Proszę wist.Tetianę, by powiedziała, o czym myśli.
  - Chciałabym wiedzieć, jak żyje się moim Łemkom na „Ziemiach Odzyskanych”. Czy wrócą jeszcze kiedyś na ziemie swoich pradziadów. Czy może na zawsze pozostaną nad Odrą i Nysą? Boję się, żeby to nasze sławne ukraińskie plemię nie przepadło dla Ukrainy, jeśli koło historii będzie toczyć się tą drogą jeszcze kilkadziesiąt lat.
Polacy są gotowi asymilować rodziny rozrzucone w obcym morzu. Gdy dojdzie do starcia miedzy Polakami i Niemcami, to nasi Łemkowie mogą stać się niewinną ofiarą ich porachunków.
Czasem jestem myślą na pustkowiach Łemkowszczyzny. Stawiam sobie pytanie, kto z powstańców jeszcze się tam trzyma, jak sobie dają rade, jakie mają odczucia?

Na pewno w Stężnicy, Berezie, Woli Matiaszkowej, i Bereżnicy zamieszkał wróg i zamiast języka łemkowskiego słychać mazurskie przekleństwa.
Wyobrażam sobie nasze pogrążone w smutku góry: - Lniana, Popiwnycia, Łopiennik, Magura, Połonina Wetlińska, Połonina Caryńska i nasze Bieszczady, o których nieraz śpiewają:

Oj,czemuż ty sia ne żenysz,
Wysokij Beskyde?
Bo Wetłynska połonina
Za mene ne pide….                                                                      

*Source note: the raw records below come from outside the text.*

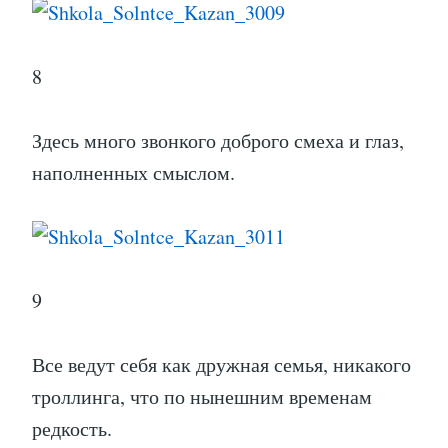
8
Здесь много звонкого доброго смеха и глаз,
наполненных смыслом.
9
Все ведут себя как дружная семья, никакого
троллинга, что по нынешним временам
редкость.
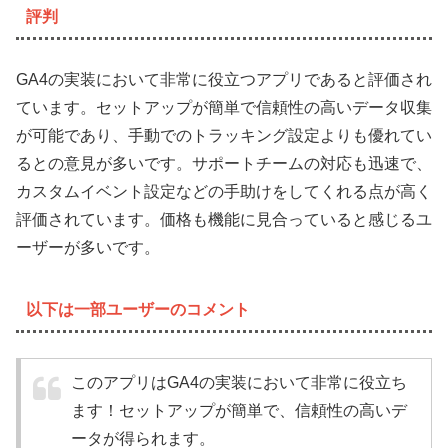
評判
GA4の実装において非常に役立つアプリであると評価され
ています。セットアップが簡単で信頼性の高いデータ収集
が可能であり、手動でのトラッキング設定よりも優れてい
るとの意見が多いです。サポートチームの対応も迅速で、
カスタムイベント設定などの手助けをしてくれる点が高く
評価されています。価格も機能に見合っていると感じるユ
ーザーが多いです。
以下は一部ユーザーのコメント
このアプリはGA4の実装において非常に役立ち
ます！セットアップが簡単で、信頼性の高いデ
ータが得られます。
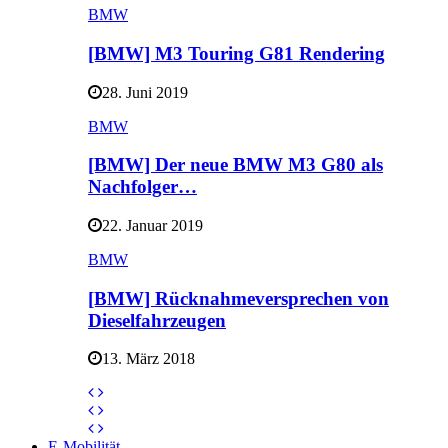
BMW
[BMW] M3 Touring G81 Rendering
28. Juni 2019
BMW
[BMW] Der neue BMW M3 G80 als
Nachfolger…
22. Januar 2019
BMW
[BMW] Rücknahmeversprechen von
Dieselfahrzeugen
13. März 2018
E-Mobilität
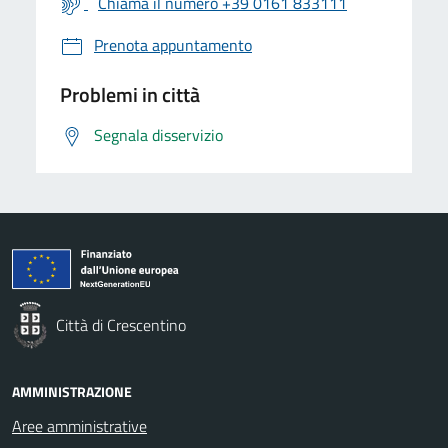
Chiama il numero +39 0161 833111
Prenota appuntamento
Problemi in città
Segnala disservizio
Città di Crescentino
AMMINISTRAZIONE
Aree amministrative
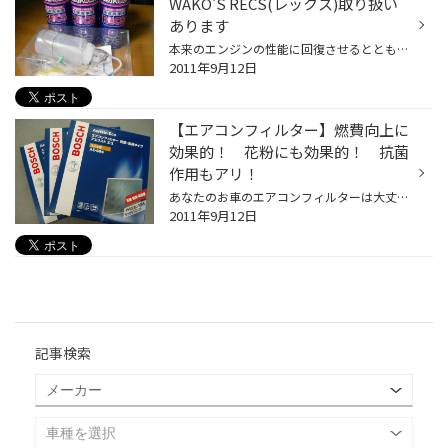
WAKO'S RECS(レックス)取り扱い
あります
本来のエンジンの性能に回復させるとともに 有害ガスの排出低減や燃費性能回復の効果があり 環境にも優しい作業です。 商品名【WAKO'S. RECS】 エンジンに入っていく空気の中に霧状になった 洗浄液を混ぜて、インテークマニホールド・ 吸気ポート・バルブ・ピストンヘッドなどに 溜まったカーボンを...
2011年9月12日
【エアコンフィルター】燃費向上に
効果的！ 花粉にも効果的！ 抗菌
作用もアリ！
あなたのお車のエアコンフィルターは大丈夫？ 長い間エアコンフィルターを交換していない方は要注意！！ フィルターが目詰まりを起こしている可能性があります。 目詰まりをしていると、エアコンの風量が大幅に 落ちてしまい風量が低下するとエアコンの効きが 悪くなってしまいます。 エアコンの効...
2011年9月12日
記事検索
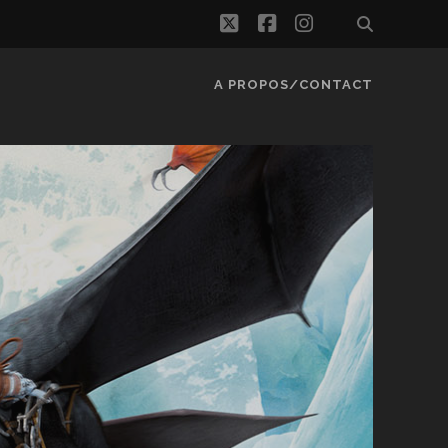
twitter
facebook
instagram
A PROPOS/CONTACT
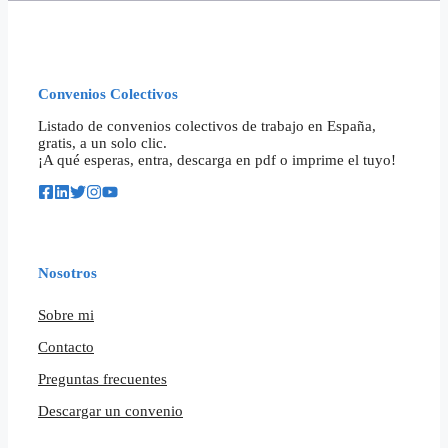
Convenios Colectivos
Listado de convenios colectivos de trabajo en España,
gratis, a un solo clic.
¡A qué esperas, entra, descarga en pdf o imprime el tuyo!
Nosotros
Sobre mi
Contacto
Preguntas frecuentes
Descargar un convenio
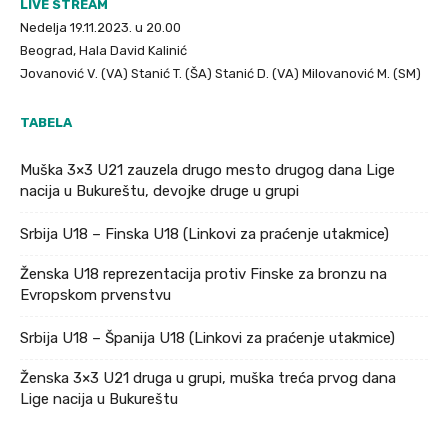
LIVE STREAM
Nedelja 19.11.2023. u 20.00
Beograd, Hala David Kalinić
Jovanović V. (VA) Stanić T. (ŠA) Stanić D. (VA) Milovanović M. (SM)
TABELA
Muška 3×3 U21 zauzela drugo mesto drugog dana Lige
nacija u Bukureštu, devojke druge u grupi
Srbija U18 – Finska U18 (Linkovi za praćenje utakmice)
Ženska U18 reprezentacija protiv Finske za bronzu na
Evropskom prvenstvu
Srbija U18 – Španija U18 (Linkovi za praćenje utakmice)
Ženska 3×3 U21 druga u grupi, muška treća prvog dana
Lige nacija u Bukureštu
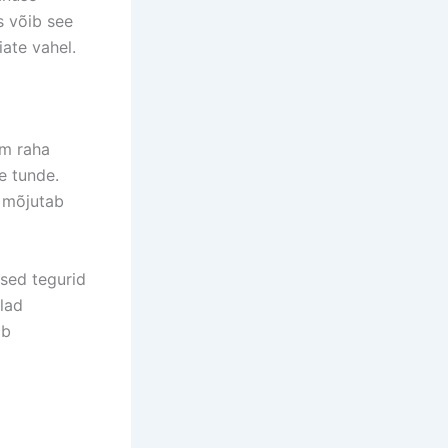
s võib see
iate vahel.
em raha
e tunde.
 mõjutab
ised tegurid
lad
ib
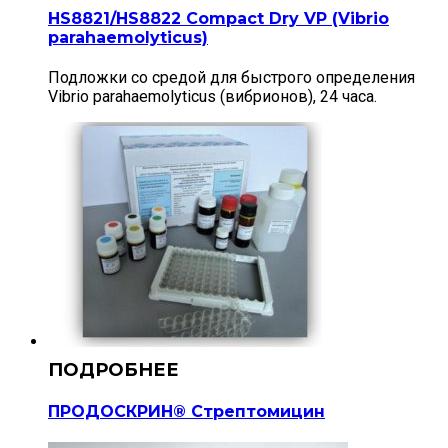
HS8821/HS8822 Compact Dry VP (Vibrio
parahaemolyticus)
Подложки со средой для быстрого определения
Vibrio parahaemolyticus (вибрионов), 24 часа.
ПРОДОСКРИН® Стрептомицин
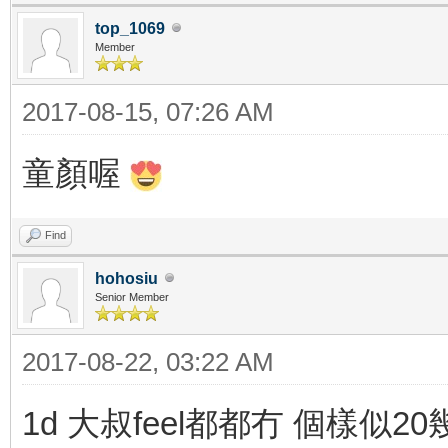
top_1069
Member
2017-08-15, 07:26 AM
童顏喔
Find
hohosiu
Senior Member
2017-08-22, 03:22 AM
1d 大叔feel都都冇 個樣似2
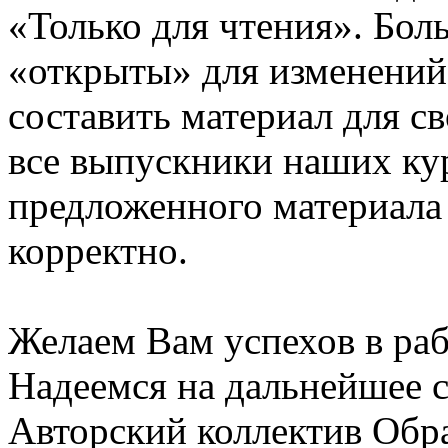
«Только для чтения». Бол
«открыты» для изменений
составить материал для с
все выпускники наших ку
предложенного материала
корректно.
Желаем Вам успехов в раб
Надеемся на дальнейшее с
Авторский коллектив Обр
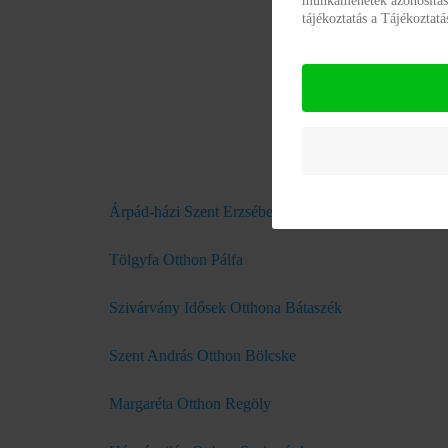
munkamenetek azonosításár
tájékoztatás a Tájékoztat
Árpád-házi Szent Erzsébet Otthon Bonyhád
Tölgyfa Otthon Pálfa
Szivárvány Idősek Otthona Bátaszék
Szent András Otthon Bölcske
Margaréta Otthon Regöly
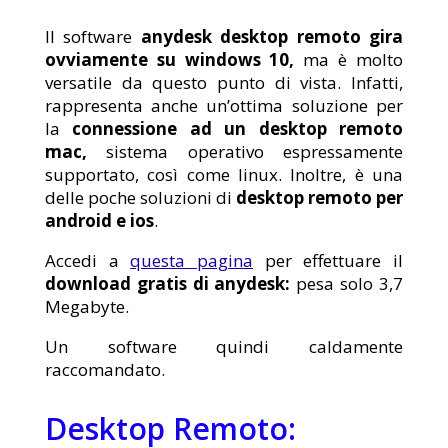
Il software
anydesk desktop remoto gira
ovviamente su windows 10,
ma è molto
versatile da questo punto di vista. Infatti,
rappresenta anche un’ottima soluzione per
la
connessione ad un desktop remoto
mac,
sistema operativo espressamente
supportato, così come linux. Inoltre, è una
delle poche soluzioni di
desktop remoto per
android e ios
.
Accedi a
questa pagina
per effettuare il
download gratis di anydesk:
pesa solo 3,7
Megabyte.
Un software quindi caldamente
raccomandato.
Desktop Remoto:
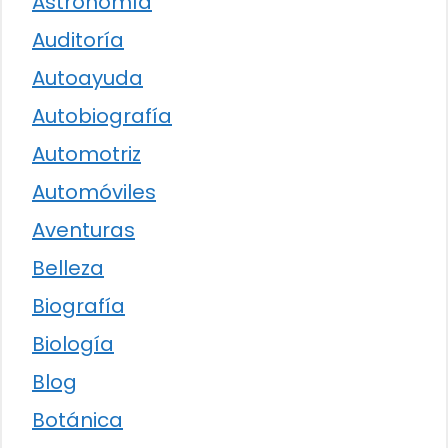
Astronomía
Auditoría
Autoayuda
Autobiografía
Automotriz
Automóviles
Aventuras
Belleza
Biografía
Biología
Blog
Botánica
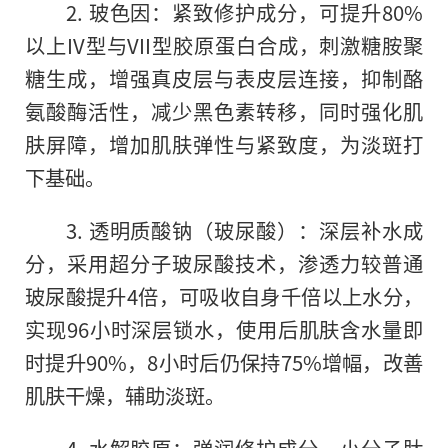
2. 玻色因：紧致修护成分，可提升80%
以上IV型与VII型胶原蛋白合成，刺激糖胺聚
糖生成，增强真皮层与表皮层连接，抑制酪
氨酸酶活性，减少黑色素转移，同时强化肌
肤屏障，增加肌肤弹性与紧致度，为淡斑打
下基础。
3. 透明质酸钠（玻尿酸）：深层补水成
分，采用超分子玻尿酸技术，渗透力较普通
玻尿酸提升4倍，可吸收自身千倍以上水分，
实现96小时深层锁水，使用后肌肤含水量即
时提升90%，8小时后仍保持75%增幅，改善
肌肤干燥，辅助淡斑。
4. 水解胶原：弹润修护成分，小分子肽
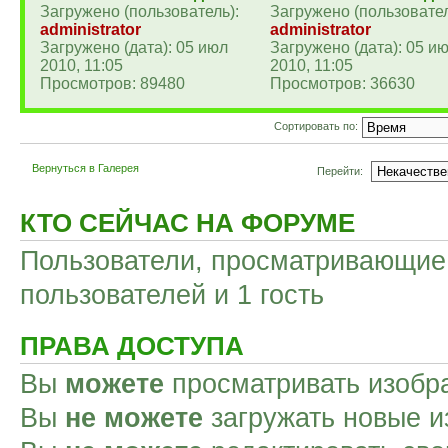
Загружено (пользователь):
Загружено (пользовател
administrator
administrator
Загружено (дата): 05 июл
Загружено (дата): 05 и
2010, 11:05
2010, 11:05
Просмотров: 89480
Просмотров: 36630
Сортировать по:
Вернуться в Галерея
Перейти:
КТО СЕЙЧАС НА ФОРУМЕ
Пользователи, просматривающие 
пользователей и 1 гость
ПРАВА ДОСТУПА
Вы
можете
просматривать изобр
Вы
не можете
загружать новые и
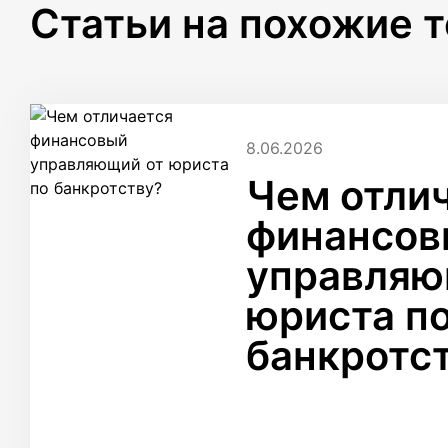
Статьи на похожие 
8.06.2026
Чем отли
финансов
управляю
юриста п
банкротс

Chrin zimował w bunkrze od października 1947 do połowy kwietnia 1948.
Tylko raz dziennie wychodził na powietrze na pół godziny. Spanie bez poduszek, kołder, słomy, żeby się wszy nie wdały.

Gdy stracili swą bazę na Chryszczatej, bywało, że walczyli nie jedząc po kilka dni, rekord pobił jeden ze striłców: - nie jadł 9 dni.
(….)    Wistun Siryj siedzi nad alfabetem i uczy się czytać, jego dziewczyna skończyła przecież 8 klas.
ST. Wist.Rybałka martwi się: - z jego wsi ponad 20 chłopców poszło w szeregi UPA, teraz policzył, że został tylko ST.wist. Szwarnyj i on. Zadawał sobie pytanie z kim pójdzie szukać ziomków, gdy Ukraina będzie wolna.

W tym marszu na spotkanie wolności, w ciągłych zaciętych walkach, z Łemkowskiej Sotni, która liczyła 250 osób, zostało tylko kilkanaście.

Zapytał: - druhu dowódco, jak długo będziemy jeszcze  w podziemiu?
- Tak długo, jak na Ukrainie będzie okupant, jak długo w kołchozach będzie słychać płacz głodnych dzieci, jak długo będziemy katowani w więzieniach i jak długo będziemy umierać na Syberii!
Dopóki w naszych lasach i wioskach słychać nieprzyjacielskie karabiny, dopóki są obławy, panuje terror i gwałt, dopóty będziemy walczyć!"

Stepan Stebelski - „W szczęku żelaza”, „Zima w bunkrze” Спогади-хроніка 1947/1948)
Dowódca sotni zwanej "Łemkowską", Udarnyky 5, "95 a" w kureniu Rena.